Sen. Obama is a tireless proponent of an unlimited right to abortion. He opposed a ban on partial birth abortions and led the opposition in the Illinois Senate to legislation designed to save the lives of infants who are born alive in spite of abortions. He has said “the first thing I’d do as president is, is sign the Freedom of Choice Act,” legislation would prohibit any limitations on abortion. The law would strike down federal and state laws requiring parental notification, protecting live infants who survive abortion, and banning partial-birth abortions. In short, three decades of hard-won pro-life gains would vanish with one vile pen stroke.
This is not an even trade with “compassion” and “justice issues.” As Hadley Arkes writes elsewhere, “To put things on the same plane, in that way, is to betray a scheme of judgment with no sense of moral weighting or discrimination.” Again, the National Council of Churches does this all the time. The National Association of Evangelicals should know better.

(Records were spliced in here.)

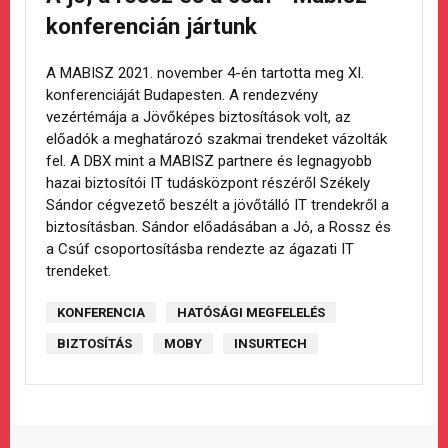
konferencián jártunk
A MABISZ 2021. november 4-én tartotta meg XI.
konferenciáját Budapesten. A rendezvény
vezértémája a Jövőképes biztosítások volt, az
előadók a meghatározó szakmai trendeket vázolták
fel. A DBX mint a MABISZ partnere és legnagyobb
hazai biztosítói IT tudásközpont részéről Székely
Sándor cégvezető beszélt a jövőtálló IT trendekről a
biztosításban. Sándor előadásában a Jó, a Rossz és
a Csúf csoportosításba rendezte az ágazati IT
trendeket.
KONFERENCIA
HATÓSÁGI MEGFELELÉS
BIZTOSÍTÁS
MOBY
INSURTECH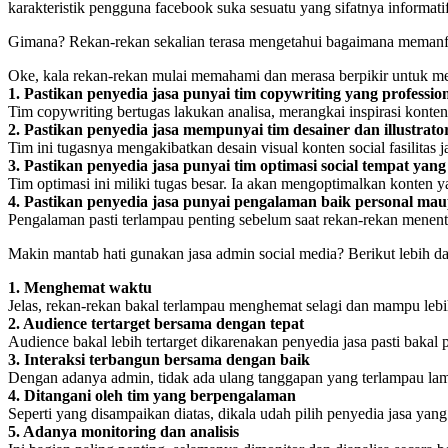
karakteristik pengguna facebook suka sesuatu yang sifatnya informat
Gimana? Rekan-rekan sekalian terasa mengetahui bagaimana memanf
Oke, kala rekan-rekan mulai memahami dan merasa berpikir untuk m
1. Pastikan penyedia jasa punyai tim copywriting yang professio
Tim copywriting bertugas lakukan analisa, merangkai inspirasi konten
2. Pastikan penyedia jasa mempunyai tim desainer dan illustra
Tim ini tugasnya mengakibatkan desain visual konten social fasilitas j
3. Pastikan penyedia jasa punyai tim optimasi social tempat yan
Tim optimasi ini miliki tugas besar. Ia akan mengoptimalkan konten 
4. Pastikan penyedia jasa punyai pengalaman baik personal ma
Pengalaman pasti terlampau penting sebelum saat rekan-rekan menent
Makin mantab hati gunakan jasa admin social media? Berikut lebih 
1. Menghemat waktu
Jelas, rekan-rekan bakal terlampau menghemat selagi dan mampu lebi
2. Audience tertarget bersama dengan tepat
Audience bakal lebih tertarget dikarenakan penyedia jasa pasti bakal p
3. Interaksi terbangun bersama dengan baik
Dengan adanya admin, tidak ada ulang tanggapan yang terlampau lam
4. Ditangani oleh tim yang berpengalaman
Seperti yang disampaikan diatas, dikala udah pilih penyedia jasa yang
5. Adanya monitoring dan analisis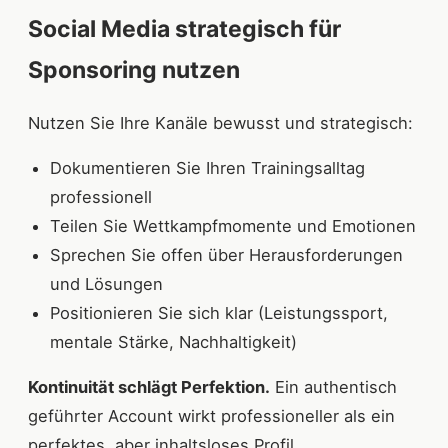
Social Media strategisch für
Sponsoring nutzen
Nutzen Sie Ihre Kanäle bewusst und strategisch:
Dokumentieren Sie Ihren Trainingsalltag
professionell
Teilen Sie Wettkampfmomente und Emotionen
Sprechen Sie offen über Herausforderungen
und Lösungen
Positionieren Sie sich klar (Leistungssport,
mentale Stärke, Nachhaltigkeit)
Kontinuität schlägt Perfektion.
Ein authentisch
geführter Account wirkt professioneller als ein
perfektes, aber inhaltsloses Profil.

Regarding family and Obama’s support of same-sex marriage, as studies by the Becket Fund demonstrate, “The legalization of same-sex marriage poses a direct threat to the civil liberties of religious Americans who oppose homosexuality….” I cannot imagine that the National Association of Evangelical’s “45,000 churches and tens of millions of members” are as cavalier as Cizik when marriage, family, biblical doctrines, and their own religious liberty and freedom of speech are all at stake. There is no moral equivalence here either.
Evangelicals should vote their consciences, but those consciences need to be formed by biblical truth, serious moral reasoning, and valid arguments. The left-over, re-heated sophistry of the religious Left simply will not do.